- [Extracted page text data]:
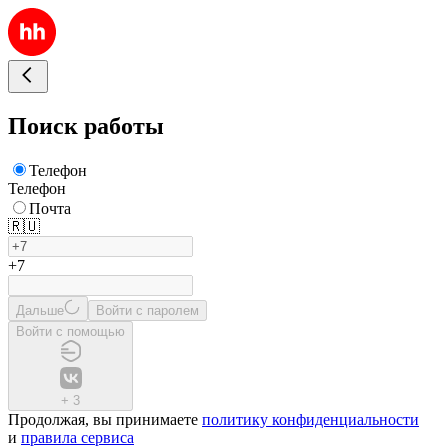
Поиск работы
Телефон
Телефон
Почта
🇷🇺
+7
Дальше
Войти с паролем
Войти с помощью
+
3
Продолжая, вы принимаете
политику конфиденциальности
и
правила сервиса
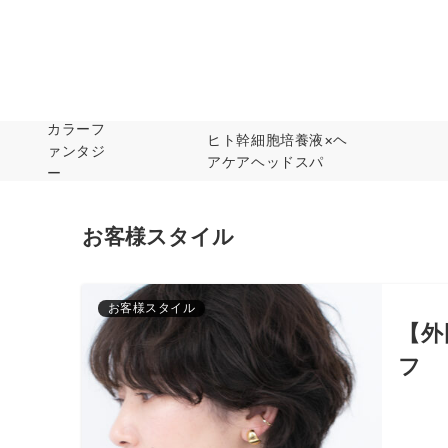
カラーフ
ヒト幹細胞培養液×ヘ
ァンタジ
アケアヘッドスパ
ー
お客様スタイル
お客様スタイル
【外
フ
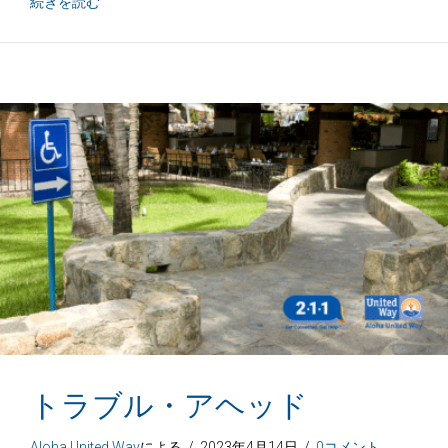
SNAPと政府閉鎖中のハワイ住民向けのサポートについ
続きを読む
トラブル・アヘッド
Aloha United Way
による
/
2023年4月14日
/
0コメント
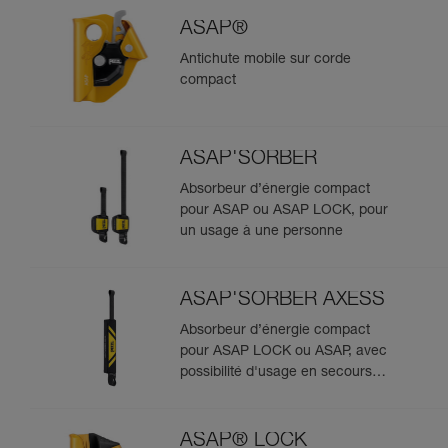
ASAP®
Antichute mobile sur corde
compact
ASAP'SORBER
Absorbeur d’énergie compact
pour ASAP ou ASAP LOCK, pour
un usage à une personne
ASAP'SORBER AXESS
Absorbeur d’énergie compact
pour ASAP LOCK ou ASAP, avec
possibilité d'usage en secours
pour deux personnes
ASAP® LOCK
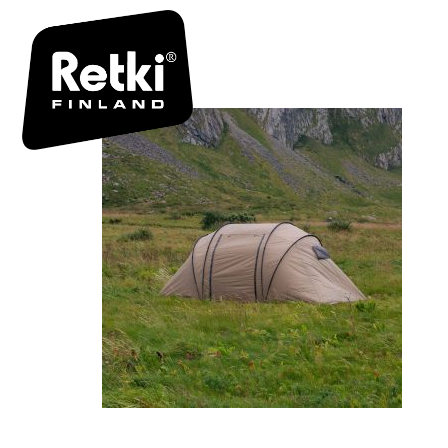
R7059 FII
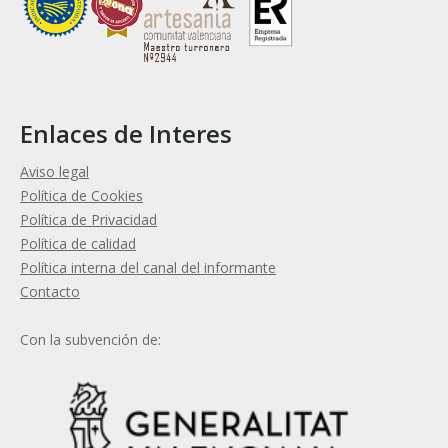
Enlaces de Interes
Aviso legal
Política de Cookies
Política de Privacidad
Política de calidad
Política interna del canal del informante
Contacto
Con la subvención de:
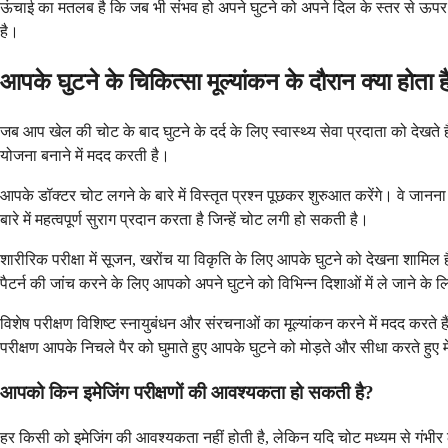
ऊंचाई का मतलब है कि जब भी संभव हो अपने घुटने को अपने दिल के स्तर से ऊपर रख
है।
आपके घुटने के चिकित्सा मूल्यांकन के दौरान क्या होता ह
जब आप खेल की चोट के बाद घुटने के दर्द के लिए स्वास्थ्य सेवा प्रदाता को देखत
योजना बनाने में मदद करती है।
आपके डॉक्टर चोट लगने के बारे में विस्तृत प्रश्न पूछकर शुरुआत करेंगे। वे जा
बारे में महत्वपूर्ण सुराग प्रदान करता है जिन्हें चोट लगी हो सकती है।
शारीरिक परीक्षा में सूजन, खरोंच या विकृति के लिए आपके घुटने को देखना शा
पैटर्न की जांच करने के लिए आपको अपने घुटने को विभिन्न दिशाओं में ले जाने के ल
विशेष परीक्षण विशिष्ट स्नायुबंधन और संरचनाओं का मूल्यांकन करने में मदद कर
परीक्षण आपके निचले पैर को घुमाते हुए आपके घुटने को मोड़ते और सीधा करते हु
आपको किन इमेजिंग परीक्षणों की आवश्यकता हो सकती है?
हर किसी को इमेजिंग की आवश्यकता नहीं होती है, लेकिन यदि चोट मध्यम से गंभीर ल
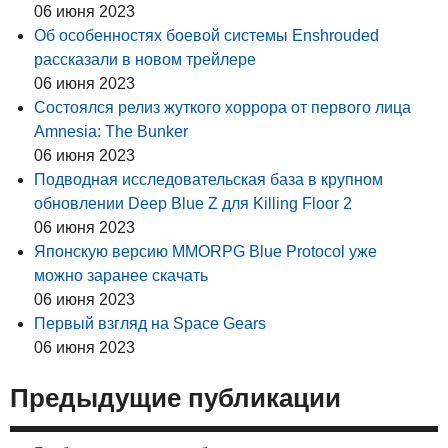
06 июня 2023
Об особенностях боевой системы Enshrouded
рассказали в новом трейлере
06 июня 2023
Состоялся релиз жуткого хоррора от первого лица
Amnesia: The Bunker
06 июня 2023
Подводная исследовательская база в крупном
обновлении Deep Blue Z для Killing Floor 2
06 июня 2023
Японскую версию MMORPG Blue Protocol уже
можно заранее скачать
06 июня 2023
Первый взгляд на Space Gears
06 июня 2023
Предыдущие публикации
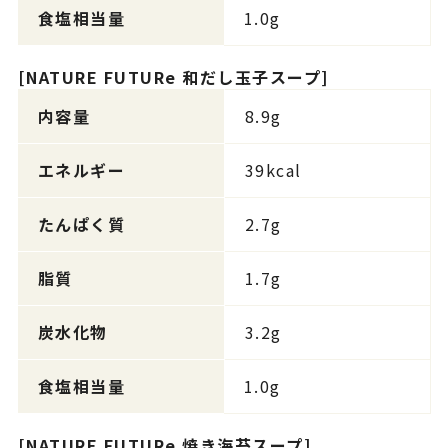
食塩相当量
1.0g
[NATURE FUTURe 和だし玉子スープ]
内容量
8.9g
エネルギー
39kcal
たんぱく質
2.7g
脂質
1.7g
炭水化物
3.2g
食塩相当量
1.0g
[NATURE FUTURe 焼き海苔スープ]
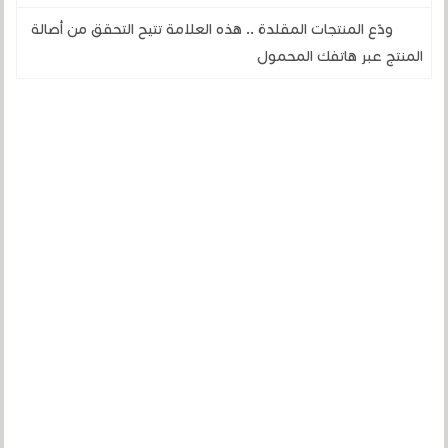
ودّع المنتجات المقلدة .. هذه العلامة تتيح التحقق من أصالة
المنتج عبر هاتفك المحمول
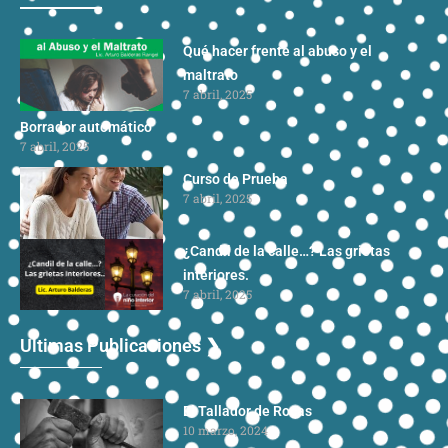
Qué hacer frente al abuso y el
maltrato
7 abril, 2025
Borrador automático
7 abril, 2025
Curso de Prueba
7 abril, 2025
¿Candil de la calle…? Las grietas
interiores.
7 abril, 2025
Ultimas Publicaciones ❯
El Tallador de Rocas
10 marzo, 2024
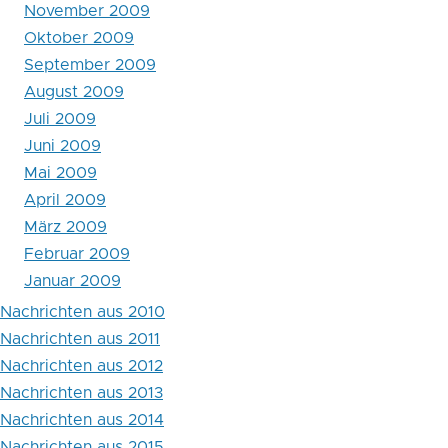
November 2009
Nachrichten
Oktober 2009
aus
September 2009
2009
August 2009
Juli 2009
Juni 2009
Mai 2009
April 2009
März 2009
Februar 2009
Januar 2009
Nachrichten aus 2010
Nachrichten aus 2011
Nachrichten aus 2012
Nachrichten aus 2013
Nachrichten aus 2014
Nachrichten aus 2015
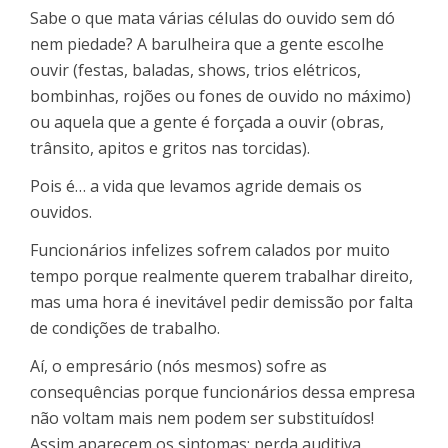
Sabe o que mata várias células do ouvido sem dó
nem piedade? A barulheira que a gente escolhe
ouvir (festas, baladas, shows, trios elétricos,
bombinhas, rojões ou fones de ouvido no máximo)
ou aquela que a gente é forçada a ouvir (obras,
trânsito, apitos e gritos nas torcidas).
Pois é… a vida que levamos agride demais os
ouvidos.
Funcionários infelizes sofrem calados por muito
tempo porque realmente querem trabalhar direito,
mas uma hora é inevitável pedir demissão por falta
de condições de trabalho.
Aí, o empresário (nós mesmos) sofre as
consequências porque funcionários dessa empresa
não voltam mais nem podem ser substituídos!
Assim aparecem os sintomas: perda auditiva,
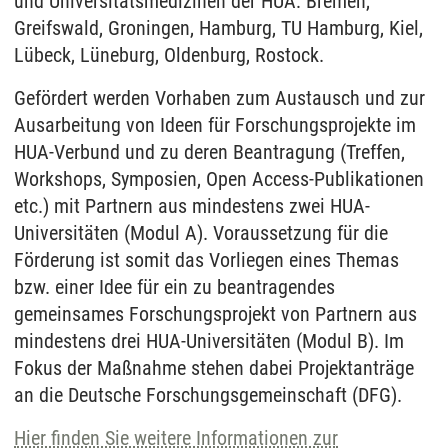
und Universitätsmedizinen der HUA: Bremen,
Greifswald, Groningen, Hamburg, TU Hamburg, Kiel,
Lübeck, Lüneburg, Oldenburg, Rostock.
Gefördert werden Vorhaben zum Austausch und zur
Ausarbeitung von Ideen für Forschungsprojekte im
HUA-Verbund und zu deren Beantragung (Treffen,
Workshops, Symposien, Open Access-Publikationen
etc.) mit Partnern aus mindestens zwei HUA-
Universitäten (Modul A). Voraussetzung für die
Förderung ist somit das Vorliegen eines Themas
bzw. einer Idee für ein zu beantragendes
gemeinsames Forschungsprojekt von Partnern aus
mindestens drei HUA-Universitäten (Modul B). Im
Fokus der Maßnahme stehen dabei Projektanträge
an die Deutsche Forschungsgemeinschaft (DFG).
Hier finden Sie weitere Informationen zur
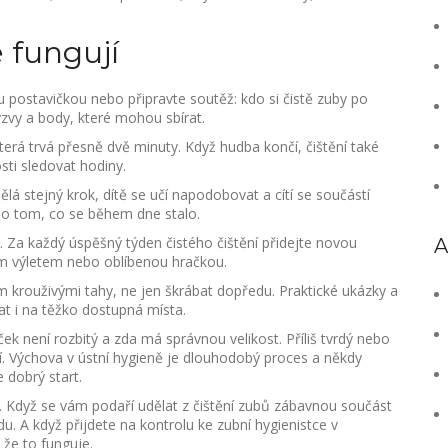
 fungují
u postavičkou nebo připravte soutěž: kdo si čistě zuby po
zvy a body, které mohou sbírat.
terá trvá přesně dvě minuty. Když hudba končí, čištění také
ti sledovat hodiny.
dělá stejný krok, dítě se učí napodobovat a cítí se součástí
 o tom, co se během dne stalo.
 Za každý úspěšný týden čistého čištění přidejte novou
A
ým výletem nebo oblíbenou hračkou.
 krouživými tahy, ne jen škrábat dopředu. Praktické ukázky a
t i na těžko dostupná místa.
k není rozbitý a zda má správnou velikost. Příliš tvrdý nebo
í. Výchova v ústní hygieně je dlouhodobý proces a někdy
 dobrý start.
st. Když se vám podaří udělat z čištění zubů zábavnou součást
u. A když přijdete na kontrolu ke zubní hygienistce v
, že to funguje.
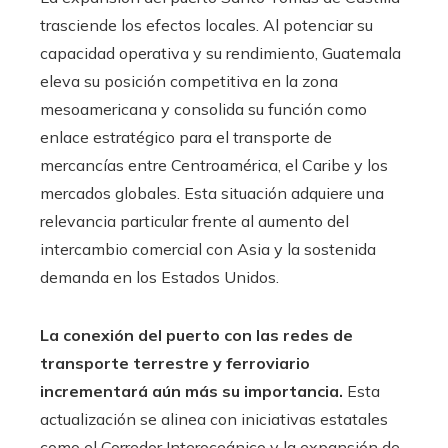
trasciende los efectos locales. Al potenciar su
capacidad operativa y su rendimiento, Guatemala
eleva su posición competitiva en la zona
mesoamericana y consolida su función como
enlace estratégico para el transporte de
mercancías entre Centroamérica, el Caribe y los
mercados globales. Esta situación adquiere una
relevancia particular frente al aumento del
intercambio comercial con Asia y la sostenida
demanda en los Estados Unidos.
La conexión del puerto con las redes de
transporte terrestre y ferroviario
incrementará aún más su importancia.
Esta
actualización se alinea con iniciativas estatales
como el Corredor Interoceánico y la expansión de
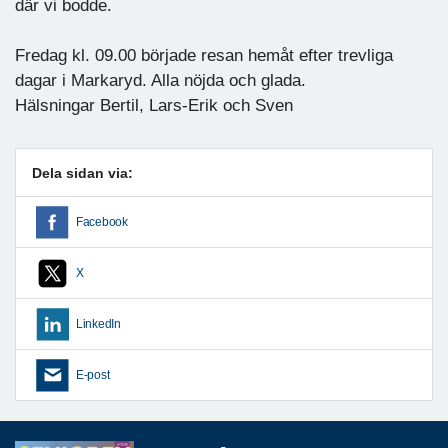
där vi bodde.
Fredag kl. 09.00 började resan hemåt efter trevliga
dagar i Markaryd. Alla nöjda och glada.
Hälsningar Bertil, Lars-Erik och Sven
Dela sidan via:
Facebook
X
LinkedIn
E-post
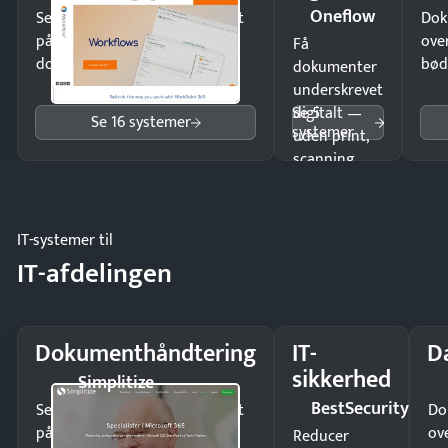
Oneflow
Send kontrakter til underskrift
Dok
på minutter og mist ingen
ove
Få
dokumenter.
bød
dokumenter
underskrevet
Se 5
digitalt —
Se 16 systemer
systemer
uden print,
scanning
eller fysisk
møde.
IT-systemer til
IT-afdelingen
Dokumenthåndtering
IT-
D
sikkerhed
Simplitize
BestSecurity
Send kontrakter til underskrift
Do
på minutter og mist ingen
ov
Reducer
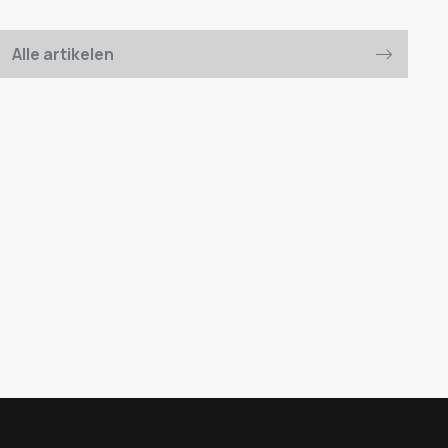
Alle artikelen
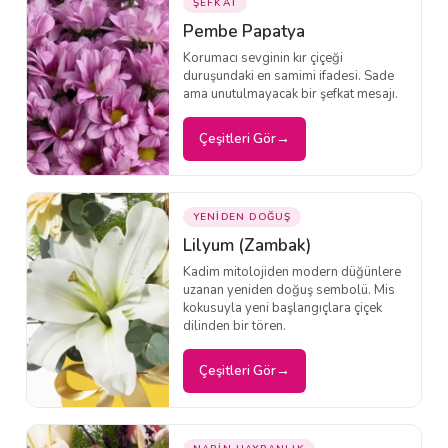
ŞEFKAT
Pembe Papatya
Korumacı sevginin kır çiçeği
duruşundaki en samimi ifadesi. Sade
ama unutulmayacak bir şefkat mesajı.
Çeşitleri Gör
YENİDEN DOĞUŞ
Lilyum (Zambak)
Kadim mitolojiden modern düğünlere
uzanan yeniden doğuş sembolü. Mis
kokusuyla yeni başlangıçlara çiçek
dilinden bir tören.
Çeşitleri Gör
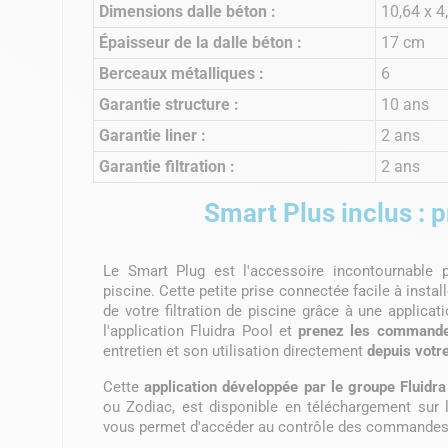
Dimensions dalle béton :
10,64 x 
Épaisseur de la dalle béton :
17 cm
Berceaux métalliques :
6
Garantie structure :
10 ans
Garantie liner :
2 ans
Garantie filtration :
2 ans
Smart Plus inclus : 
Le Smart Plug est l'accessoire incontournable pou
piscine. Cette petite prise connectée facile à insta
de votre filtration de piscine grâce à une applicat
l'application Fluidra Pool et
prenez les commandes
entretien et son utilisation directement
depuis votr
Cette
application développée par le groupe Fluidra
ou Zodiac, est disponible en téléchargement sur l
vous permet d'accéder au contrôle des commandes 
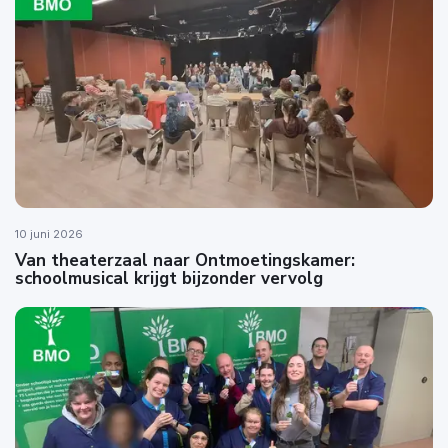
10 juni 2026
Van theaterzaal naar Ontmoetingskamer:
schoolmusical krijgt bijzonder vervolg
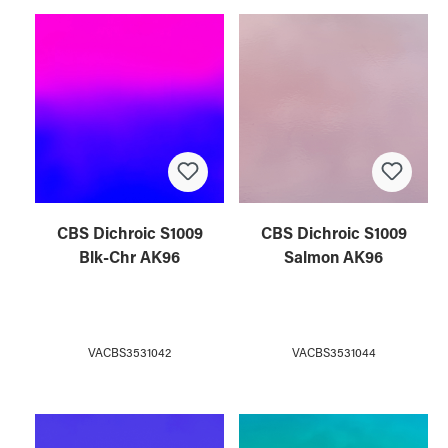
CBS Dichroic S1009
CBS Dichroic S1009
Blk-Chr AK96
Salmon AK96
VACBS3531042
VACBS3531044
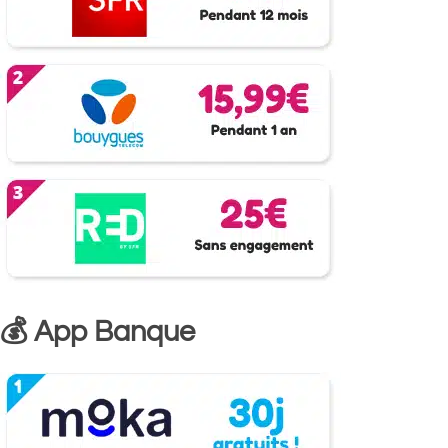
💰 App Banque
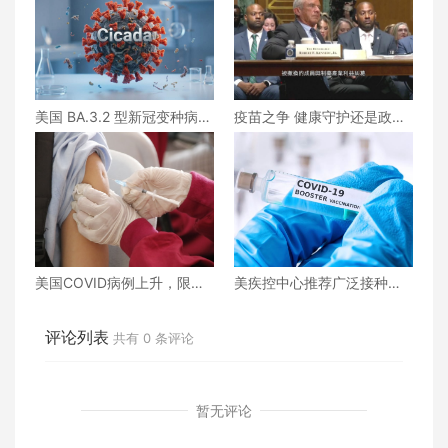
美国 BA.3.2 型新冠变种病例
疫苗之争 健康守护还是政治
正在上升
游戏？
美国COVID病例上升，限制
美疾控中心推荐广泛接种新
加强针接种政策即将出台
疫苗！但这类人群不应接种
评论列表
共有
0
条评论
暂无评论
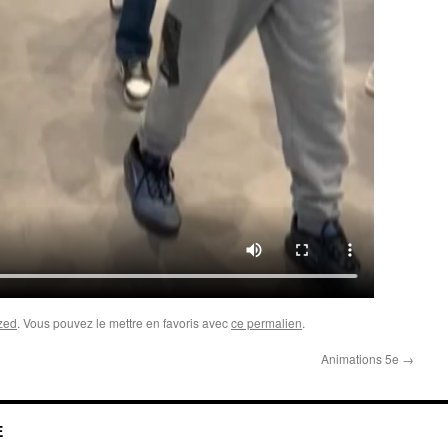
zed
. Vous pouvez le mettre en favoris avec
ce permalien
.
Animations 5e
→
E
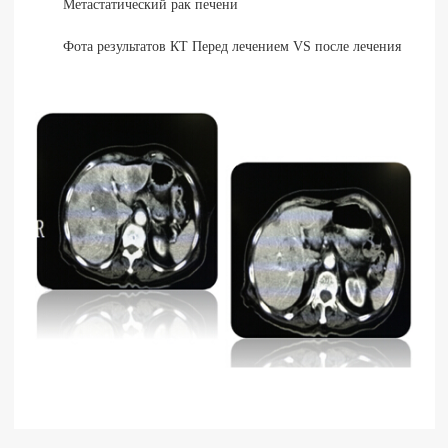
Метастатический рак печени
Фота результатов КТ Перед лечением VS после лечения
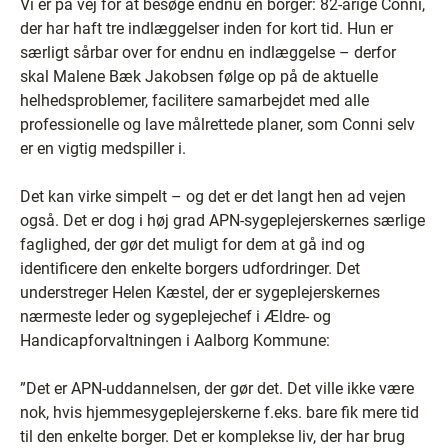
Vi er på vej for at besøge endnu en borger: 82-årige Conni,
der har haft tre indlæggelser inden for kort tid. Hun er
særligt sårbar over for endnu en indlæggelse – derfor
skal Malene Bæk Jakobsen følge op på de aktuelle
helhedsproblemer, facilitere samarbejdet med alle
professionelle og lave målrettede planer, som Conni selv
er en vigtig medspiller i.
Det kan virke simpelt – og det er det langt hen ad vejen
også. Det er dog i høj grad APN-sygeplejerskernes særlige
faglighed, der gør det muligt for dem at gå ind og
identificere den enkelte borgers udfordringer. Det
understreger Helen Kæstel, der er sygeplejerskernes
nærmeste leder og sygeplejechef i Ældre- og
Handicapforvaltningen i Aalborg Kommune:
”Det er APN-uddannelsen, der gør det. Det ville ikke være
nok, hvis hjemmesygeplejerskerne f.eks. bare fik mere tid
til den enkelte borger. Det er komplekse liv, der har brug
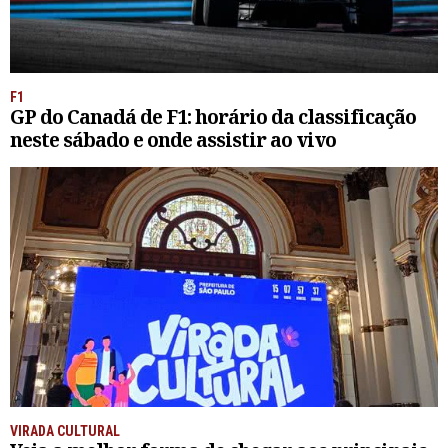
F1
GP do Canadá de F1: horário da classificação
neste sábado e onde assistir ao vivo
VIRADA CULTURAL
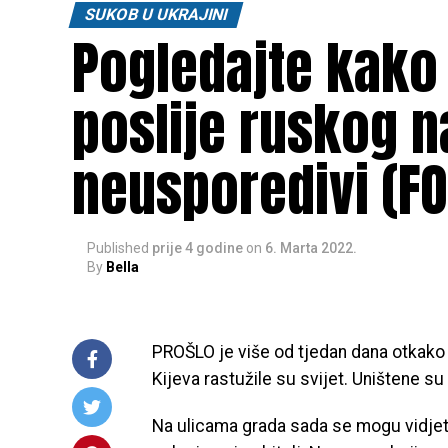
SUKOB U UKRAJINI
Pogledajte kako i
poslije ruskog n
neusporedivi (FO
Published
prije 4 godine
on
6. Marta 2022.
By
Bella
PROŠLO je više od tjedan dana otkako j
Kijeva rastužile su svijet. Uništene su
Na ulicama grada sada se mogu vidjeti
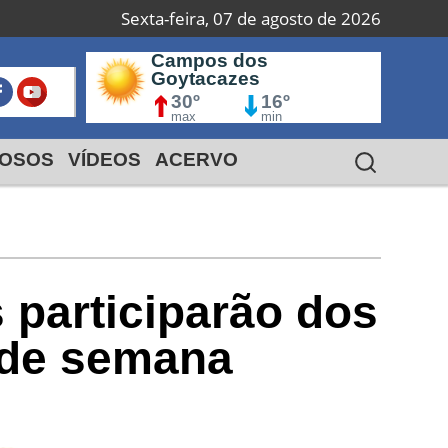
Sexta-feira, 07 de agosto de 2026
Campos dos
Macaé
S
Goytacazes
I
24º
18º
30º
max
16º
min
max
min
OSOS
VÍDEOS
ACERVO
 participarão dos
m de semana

- [Exercise]: Count, in the records above, the lines that include "LOCK", and give the number with nothing added.

- [Exercise output]: 3